Conforming to Role Model Status
Growing up in a small town had its benefits. Everyone knows who you are, friends and family are real close. Life is good. But, with the community being so small you have to watch what you do and say because it gets around. Your everyday life is influenced by one group: your community. Your everyday decisions are affected by your community. I was forced to conform to the status quo. Any deviation from that would result in my being shunned for life.
Once I attained the high school athlete status, everything I did was watched. Every thing I said was heard. Every little girl looked up to me. Every decision I made was positively or negatively criticized. I was the community’s kid. I was everyone’s daughter. That’s just what happens when you attain the status of an glorified athlete in the small town of Syracuse, Indiana. The decisions I made were swayed by them. I had to do things the right way, as opposed to the way every other one of my classmates were acting. Underage drinking at a corn field party was not necessarily something that was encouraged by the community. Yet, my friends seemed to think that it was the thing to do. So, this evidence gives support to the idea of group conformity. I turned away from group conformity at my peers’ level and went towards the norm on my community’s. Even if acting like my peers was what I truly wanted to do. The community expected a maturity level out of me that wasn’t expected out of my peers.
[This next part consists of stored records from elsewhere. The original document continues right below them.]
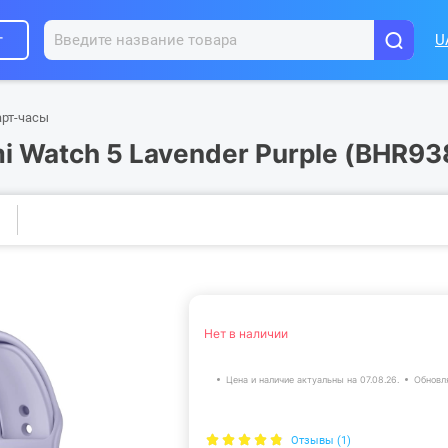
г
U
рт-часы
i Watch 5 Lavender Purple (BHR9
Нет в наличии
Цена и наличие актуальны на 07.08.26.
Обновл
Отзывы (1)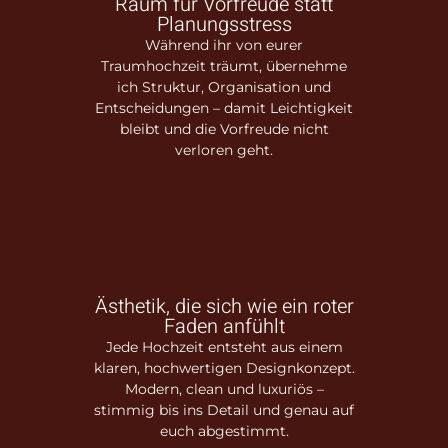
Raum für Vorfreude statt
Planungsstress
Während ihr von eurer
Traumhochzeit träumt, übernehme
ich Struktur, Organisation und
Entscheidungen – damit Leichtigkeit
bleibt und die Vorfreude nicht
verloren geht.
Ästhetik, die sich wie ein roter
Faden anfühlt
Jede Hochzeit entsteht aus einem
klaren, hochwertigen Designkonzept.
Modern, clean und luxuriös –
stimmig bis ins Detail und genau auf
euch abgestimmt.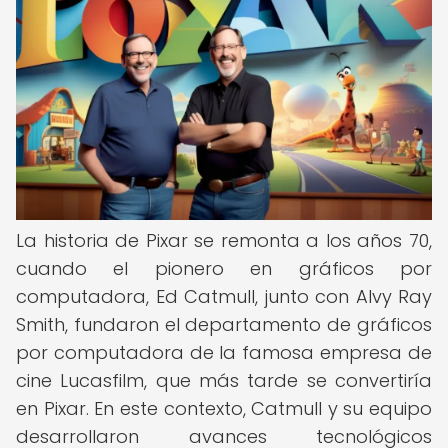
La historia de Pixar se remonta a los años 70,
cuando el pionero en gráficos por
computadora, Ed Catmull, junto con Alvy Ray
Smith, fundaron el departamento de gráficos
por computadora de la famosa empresa de
cine Lucasfilm, que más tarde se convertiría
en Pixar. En este contexto, Catmull y su equipo
desarrollaron avances tecnológicos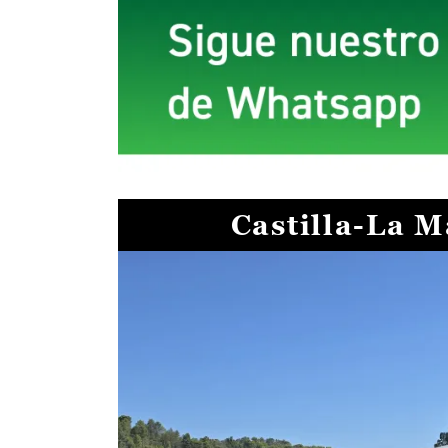
Castilla-La 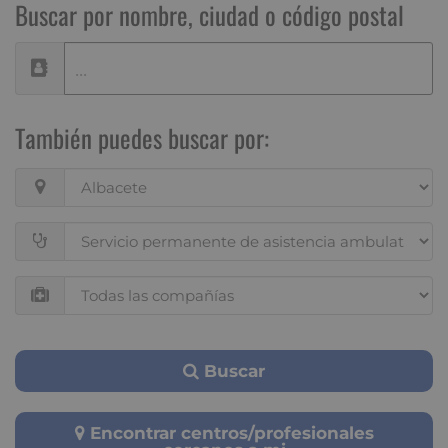
Buscar por nombre, ciudad o código postal
También puedes buscar por:
Buscar
Encontrar centros/profesionales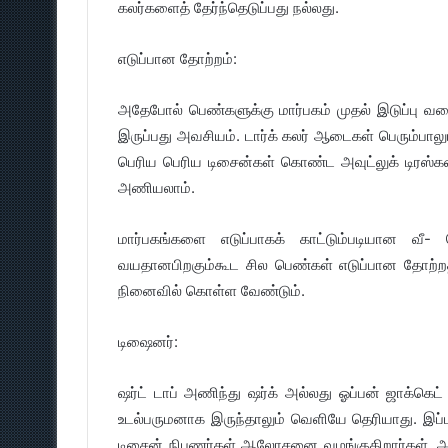
கலர்களைத் தேர்ந்தெடுப்பது நல்லது.
எடுப்பான தோற்றம்:
அதேபோல் பெண்களுக்கு மார்பகம் முதல் இடுப்பு வர
இருப்பது அவசியம். டார்க் கலர் ஆடைகள் பெரும்பாலும் 
பெரிய பெரிய டிசைன்கள் கொண்ட அவுட்லுக் டிரஸ்
அணியலாம்.
மார்பகங்களை எடுப்பாகக் காட்டும்படியான வீ-
வயதானபிறகும்கூட சில பெண்கள் எடுப்பான தோற்றத
நினைவில் கொள்ள வேண்டும்.
டிஷைனர்:
ஷர்ட் டாப் அணிந்து ஷர்க் அல்லது ஓப்பன் ஜாக்கெட் 
உடல்பருமனாக இருந்தாலும் வெளியே தெரியாது. இப்
டிசைன் நிபுணர்கள் ஆலோசனை வழங்குகிறார்கள். 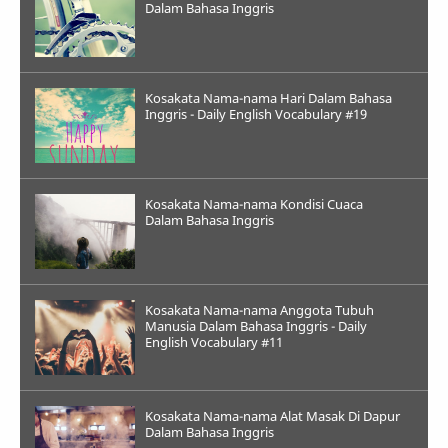
Dalam Bahasa Inggris
Kosakata Nama-nama Hari Dalam Bahasa
Inggris - Daily English Vocabulary #19
Kosakata Nama-nama Kondisi Cuaca
Dalam Bahasa Inggris
Kosakata Nama-nama Anggota Tubuh
Manusia Dalam Bahasa Inggris - Daily
English Vocabulary #11
Kosakata Nama-nama Alat Masak Di Dapur
Dalam Bahasa Inggris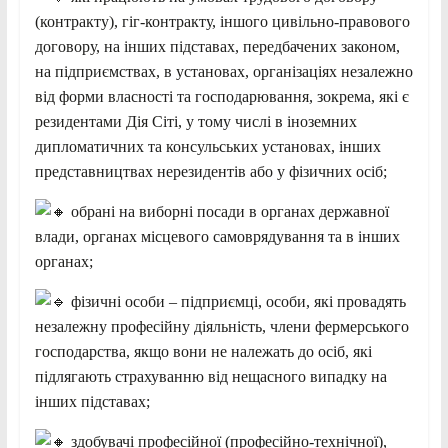
(контракту), гіг-контракту, іншого цивільно-правового
договору, на інших підставах, передбачених законом,
на підприємствах, в установах, організаціях незалежно
від форми власності та господарювання, зокрема, які є
резидентами Дія Сіті, у тому числі в іноземних
дипломатичних та консульських установах, інших
представництвах нерезидентів або у фізичних осіб;
обрані на виборні посади в органах державної
влади, органах місцевого самоврядування та в інших
органах;
фізичні особи – підприємці, особи, які провадять
незалежну професійну діяльність, члени фермерського
господарства, якщо вони не належать до осіб, які
підлягають страхуванню від нещасного випадку на
інших підставах;
здобувачі професійної (професійно-технічної),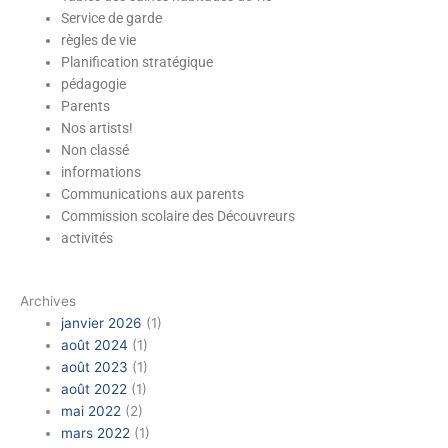
Service de garde
règles de vie
Planification stratégique
pédagogie
Parents
Nos artists!
Non classé
École Marguerite-
informations
D'Youville
Communications aux parents
Commission scolaire des Découvreurs
activités
Archives
janvier 2026
(1)
août 2024
(1)
août 2023
(1)
août 2022
(1)
mai 2022
(2)
mars 2022
(1)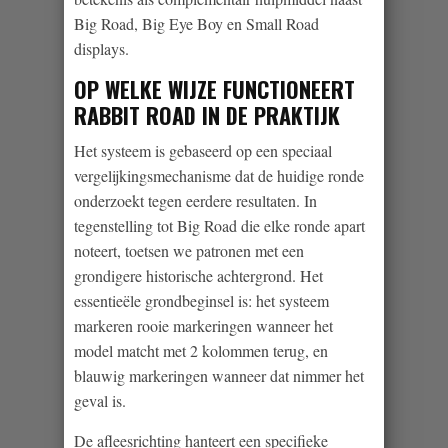
Big Road, Big Eye Boy en Small Road
displays.
OP WELKE WIJZE FUNCTIONEERT
RABBIT ROAD IN DE PRAKTIJK
Het systeem is gebaseerd op een speciaal
vergelijkingsmechanisme dat de huidige ronde
onderzoekt tegen eerdere resultaten. In
tegenstelling tot Big Road die elke ronde apart
noteert, toetsen we patronen met een
grondigere historische achtergrond. Het
essentieële grondbeginsel is: het systeem
markeren rooie markeringen wanneer het
model matcht met 2 kolommen terug, en
blauwig markeringen wanneer dat nimmer het
geval is.
De afleesrichting hanteert een specifieke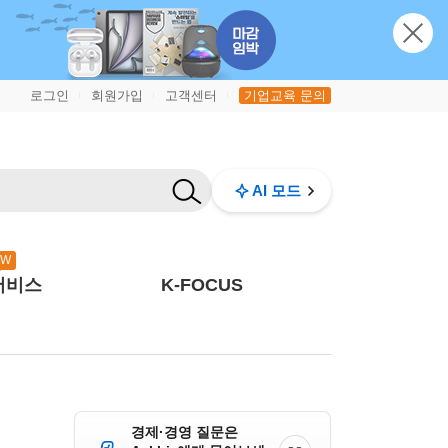
로그인
회원가입
고객센터
기업교육 문의
|
|
|
AI 모드
EW
서비스
K-FOCUS
경제·경영 질문은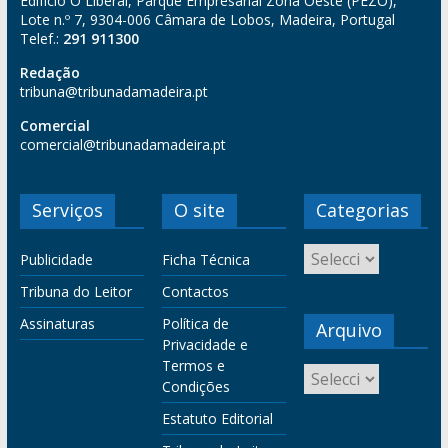
Edifício O Liberal, Parque Empresarial Zona Oeste (PEZO),
Lote n.º 7, 9304-006 Câmara de Lobos, Madeira, Portugal
Telef.:
291 911300
Redação
tribuna@tribunadamadeira.pt
Comercial
comercial@tribunadamadeira.pt
Serviços
O site
Categorias
Publicidade
Ficha Técnica
Tribuna do Leitor
Contactos
Assinaturas
Política de
Arquivo
Privacidade e
Termos e
Condições
Estatuto Editorial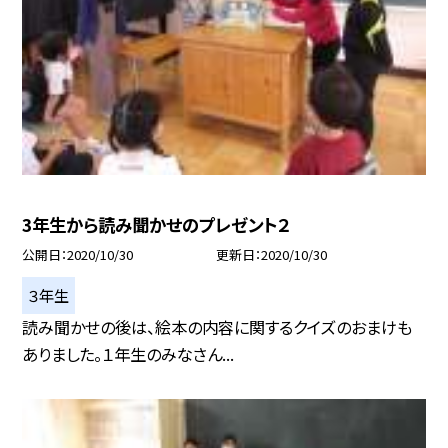
3年生から読み聞かせのプレゼント２
公開日
2020/10/30
更新日
2020/10/30
３年生
読み聞かせの後は、絵本の内容に関するクイズのおまけも
ありました。１年生のみなさん...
Acting within what a certain group thinks is called conformity. As tempting as it was to conform I struggled and remained an individual on my choices. “The fact is that we live our lives in groups-the family, work groups, social, religious and political groups” (Lessing 357). Conformity is acting similar to the norm. According to Doris Lessing, the author of “Group Minds,” “The hardest thing in the world is to stand out against one’s group, a group of one’s peers” (Lessing 358). So, my going against my peers was nothing easy. The decisions I made to not go out to a party, and or some rampant toilet papering event, went against what my peers had wanted, however, my friendships did not suffer. My friends new I had to keep my nose as clean as possible. As far as conforming to my communities expectations goes, I did exactly what they wanted. I conformed to their ideas of the ideal athlete and the ideal person. My entire purpose in life during my four years in high school was to please everybody. From getting our team out of the slum of our conference my freshman year, to becoming a state contender my senior year. The goal was to make everyone happy.. And to do that, I had to do what they wanted. Therefore, following their every instruction and every normality they had planned for me. The decision to come to Findlay is a good example. Everyone in my community had wanted me to go to a big division one school to play basketball. This was the one of the only instances where I went against their hopes and dreams for me. It was tough to choose to go to Findlay because it was a small division two school.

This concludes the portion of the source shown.